Seattle ranks as the top migration destination for residents of San Francisco and Denver looking to relocate, while Sacramento and San Diego claim Seattle as the top city of origin for individuals eyeing a move to those California metros, according to a recent Redfin study.
The study is based on an assessment of Refin users who searched for homes across 87 markets during the second quarter of this year. Although the study doesn’t assess whether residents actually moved to new cities, it does provide a glimpse of what metro areas are magnets for homebuyers looking to relocate.

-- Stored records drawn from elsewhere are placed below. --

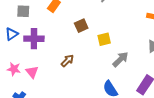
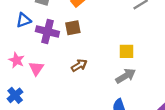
brown square: (81, 26) -> (73, 28), moved
gray arrow: (120, 59) -> (126, 76), moved

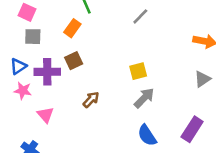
pink star: (16, 60) -> (23, 91), moved

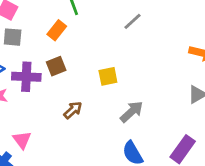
yellow square: (138, 71) -> (108, 76), moved
pink triangle: (45, 115) -> (22, 140), moved

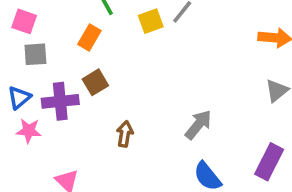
yellow square: (108, 76) -> (151, 21), moved
brown arrow: (73, 110) -> (125, 134), turned -30

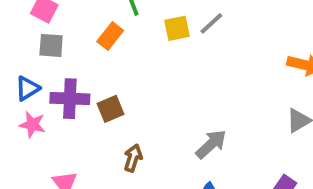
brown square: (95, 82) -> (110, 109), moved
brown arrow: (125, 134) -> (133, 158), moved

“People are increasingly looking to leave expensive coastal metros like New York, San Francisco and Los Angeles,” says Redfin chief economist Daryl Fairweather. “Lower mortgage rates have made buying a home more affordable, but not affordable enough for typical homebuyers contending these areas’ sky-high home prices and taxes.”
The study also shows that the top destination for Seattle residents searching for homes out of state are, in descending order: Los Angeles; Portland, Oregon; Phoenix; the Bay Area; and San Diego. Conversely, the top out-of-state origin cities for Redfin users eyeing a move to Seattle during the period were as follows, in descending order: The Bay Area, Los Angeles, New York City, Portland and Phoenix.

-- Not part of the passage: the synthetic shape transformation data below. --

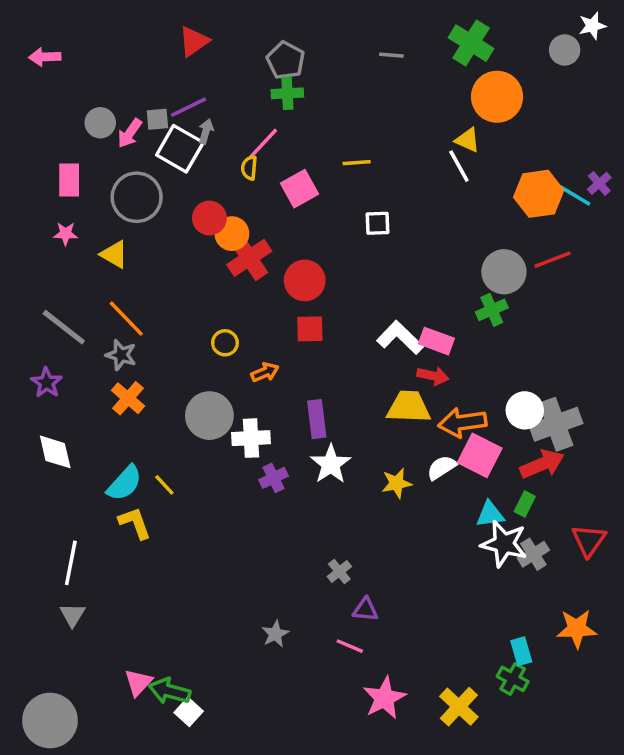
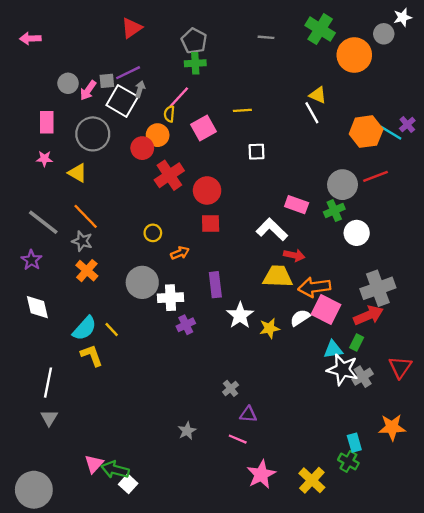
orange circle: (497, 97) -> (354, 55), moved
orange circle: (232, 234) -> (158, 135), moved
pink rectangle: (436, 341) -> (297, 205), moved
white circle: (525, 410) -> (357, 233), moved
white star: (331, 464) -> (240, 315), moved

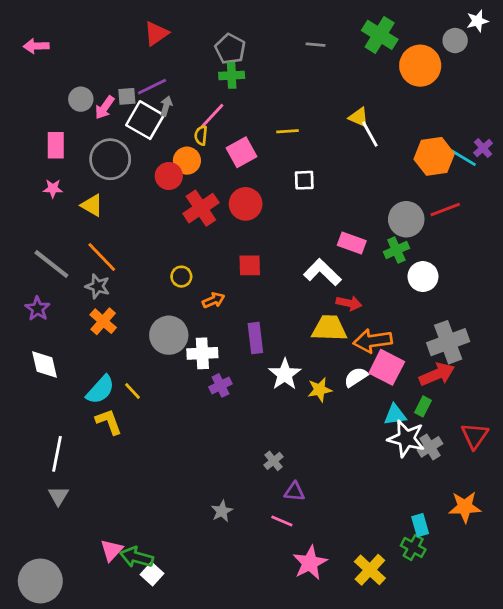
yellow triangle: (318, 95) -> (359, 117), moved
red circle: (207, 190) -> (246, 204), moved

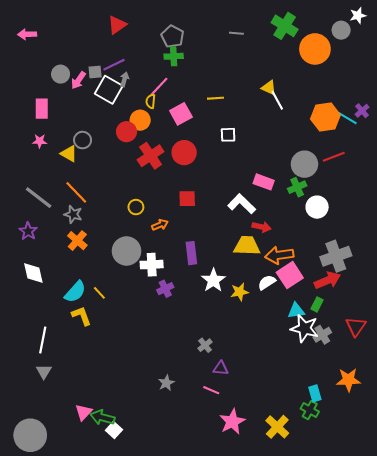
gray circle: (110, 159) -> (83, 140), moved, size x0.6
pink square: (387, 367) -> (290, 275), turned 30

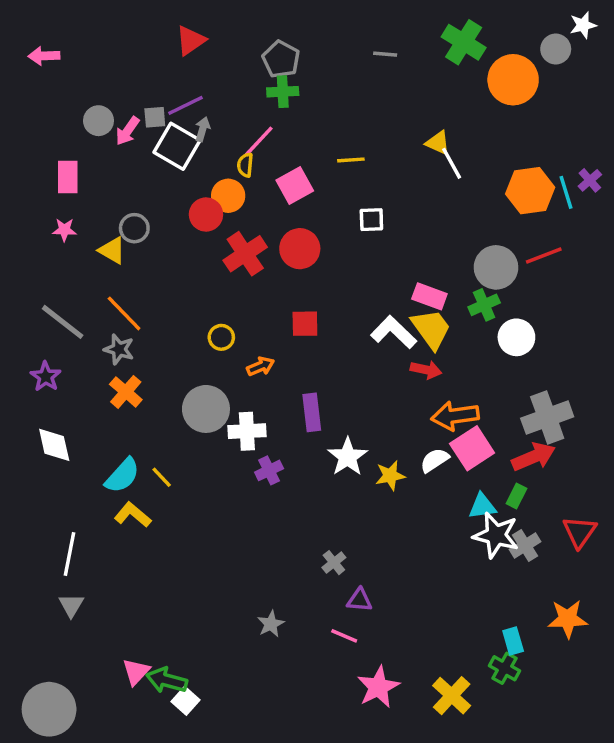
cyan line: (347, 118) -> (566, 192), turned 42
yellow trapezoid: (247, 246) -> (431, 329), moved, turned 52
yellow L-shape: (81, 316) -> (133, 515), turned -30

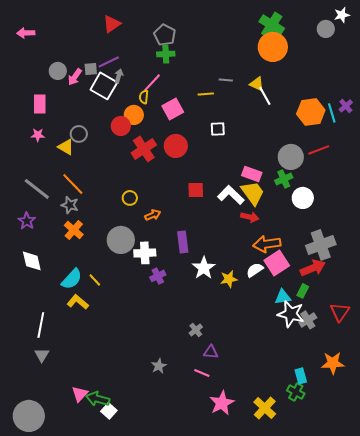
gray line: (385, 54) -> (226, 80), moved
orange circle: (513, 80) -> (273, 47), moved
red square: (305, 324) -> (196, 190), moved

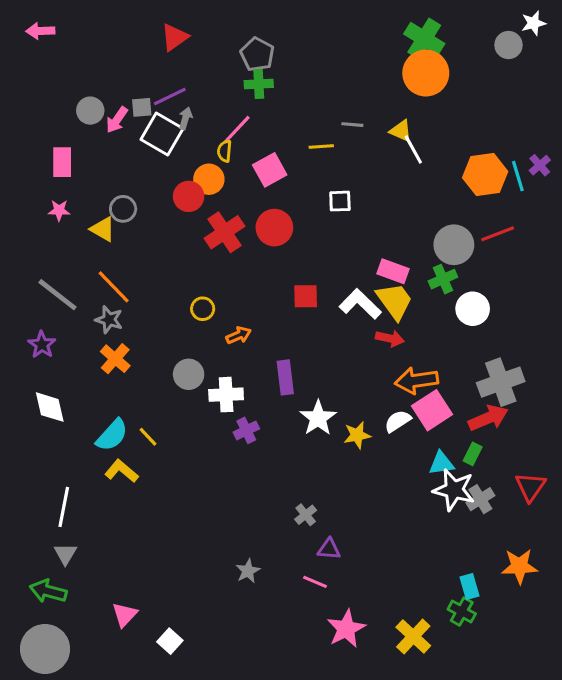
pink arrow: (26, 33) -> (40, 31), moved
gray circle: (121, 240) -> (189, 374), size x0.7
green arrow: (98, 399) -> (48, 591), moved

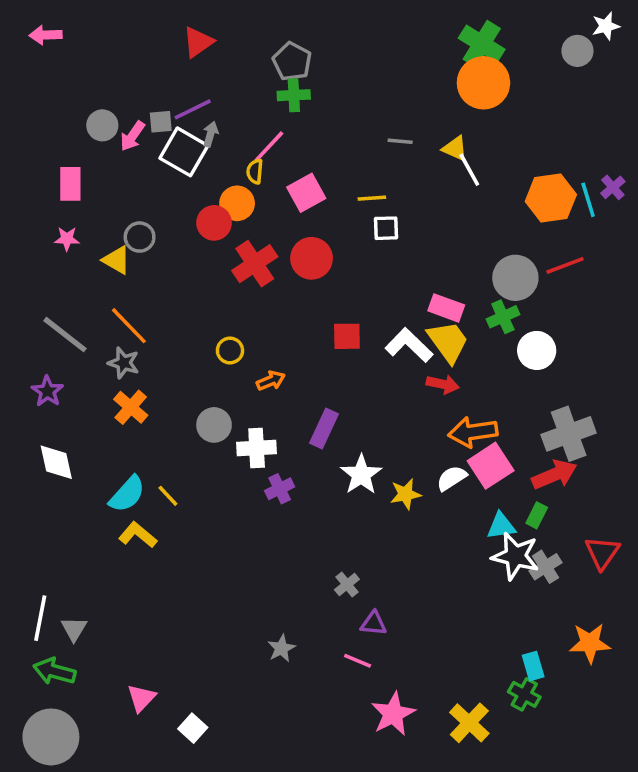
yellow line: (321, 146) -> (372, 198), moved
purple rectangle: (285, 377) -> (324, 428), turned 32
white line: (64, 507) -> (40, 618), moved

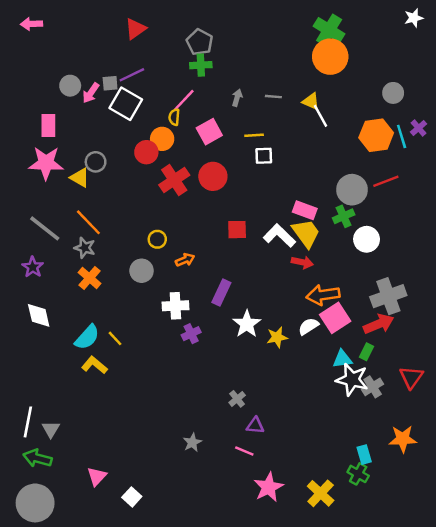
gray circle: (577, 51) -> (393, 93), moved
gray arrow: (210, 134) -> (237, 98), moved
pink star: (67, 239) -> (46, 163), size x2.0
gray circle: (214, 425) -> (142, 271), moved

So, in most cases, it appears that Seattle residents looking to move to one of the top out of state destinations are essentially cancelled out by residents from those same cities looking to relocate to Seattle. In fact, the same Redfin study for the fourth quarter of 2018 ranked Seattle fifth among major metros as a destination of interest to Redfin users.

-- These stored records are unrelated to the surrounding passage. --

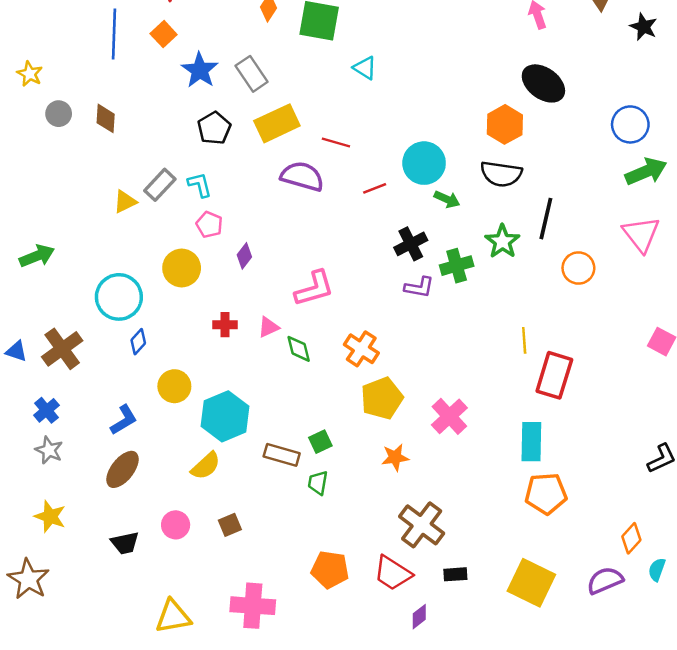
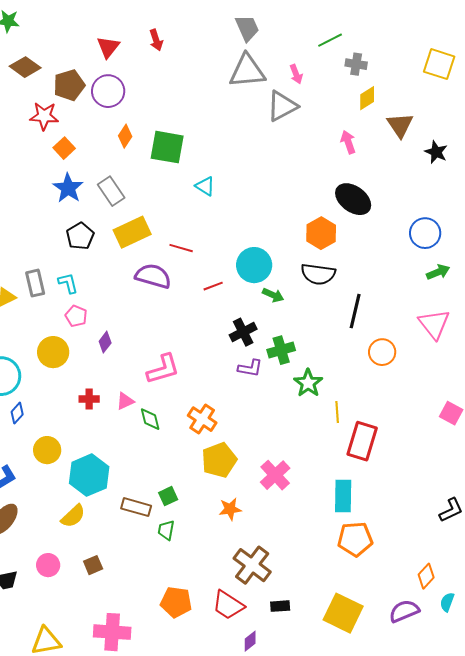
orange square: (164, 34) -> (64, 148), moved
green arrow: (646, 172) -> (438, 272), size x0.7
gray rectangle: (160, 185) -> (35, 283), turned -56
green star: (502, 241) -> (308, 383), moved

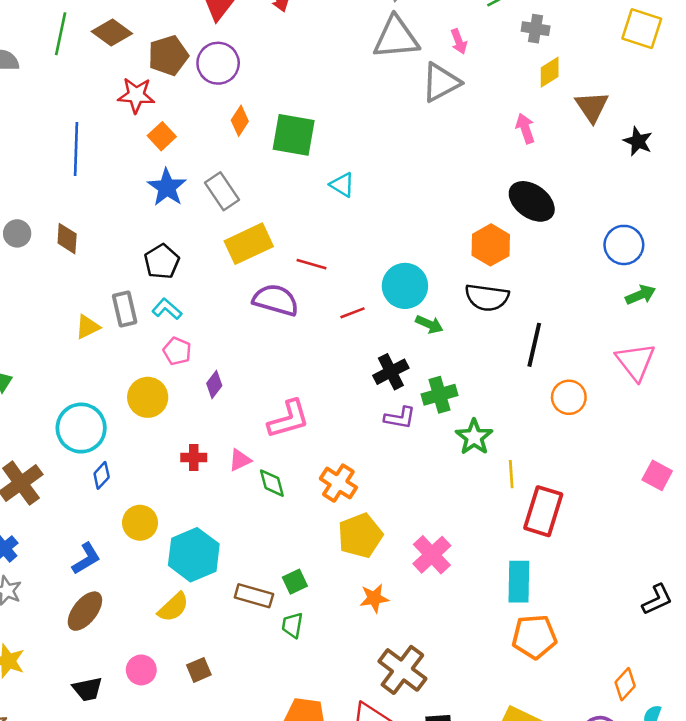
black pentagon: (80, 236) -> (162, 262), moved
cyan L-shape: (68, 283) -> (167, 309), turned -35

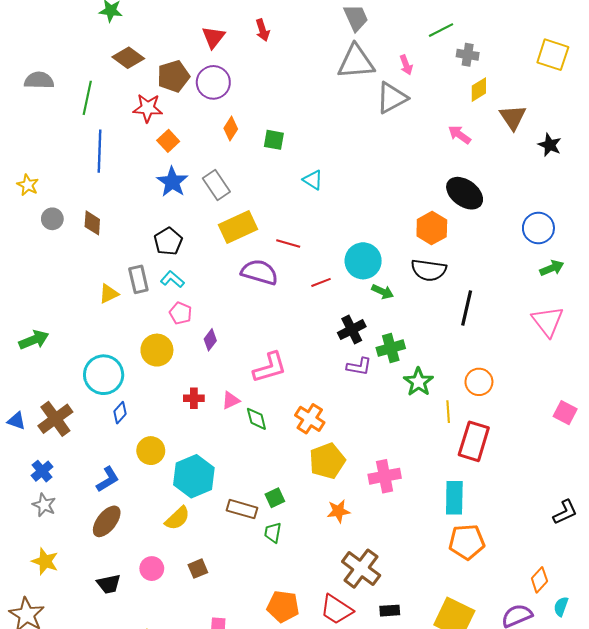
green line: (61, 34) -> (87, 98), moved
pink arrow: (525, 128) -> (459, 135), turned -35
green square: (294, 135) -> (274, 140), size x0.6
orange circle: (569, 397) -> (479, 382), moved
pink cross: (432, 555) -> (385, 476), turned 32

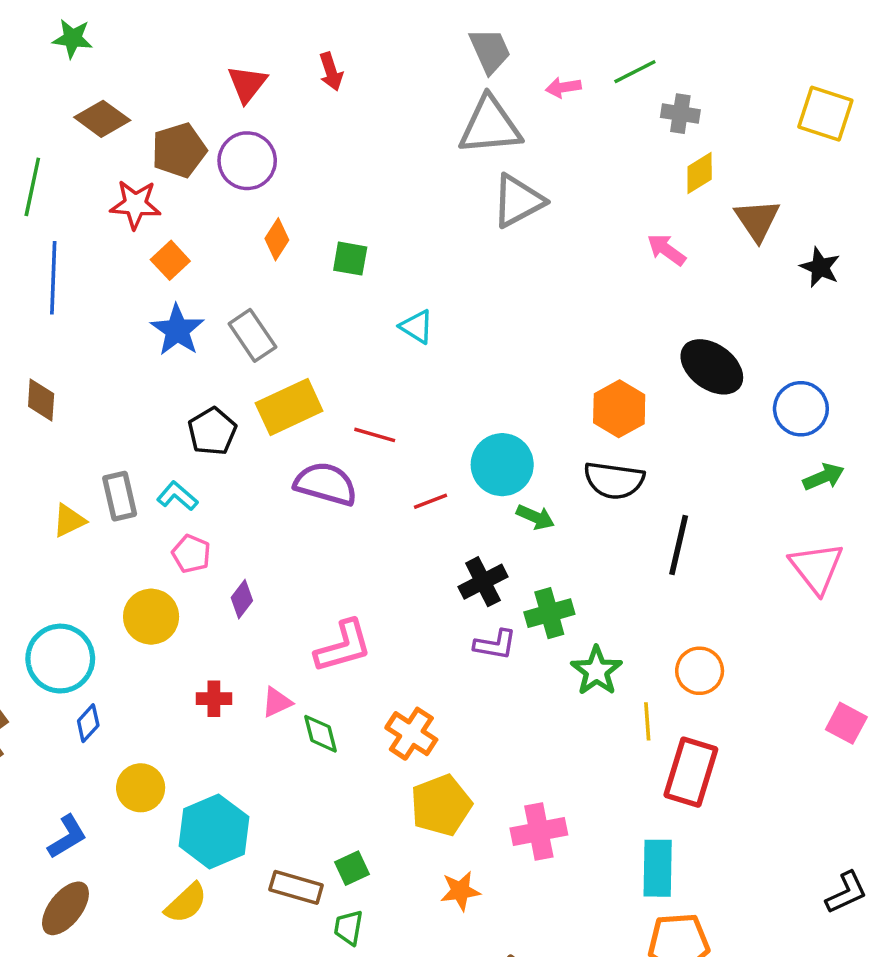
pink arrow: (406, 65) -> (563, 87), moved, turned 102
gray triangle: (392, 98) -> (518, 201), moved
black ellipse: (465, 193) -> (712, 367), moved
black pentagon: (168, 241) -> (212, 431), moved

“Seattle’s net inflow has surged to make it the fifth-most popular migration destination [among U.S. metros] in the fourth quarter [of 2018], behind nearby Portland and the relatively affordable metros ― Sacramento, Phoenix and Atlanta ― that have long dominated this list,” the Redfin study notes. One reason for Seattle’s popularity, according to Redfin: Washington state’s lack of an income tax at a time when new tax policies have reduced or otherwise capped tax breaks for owning a home.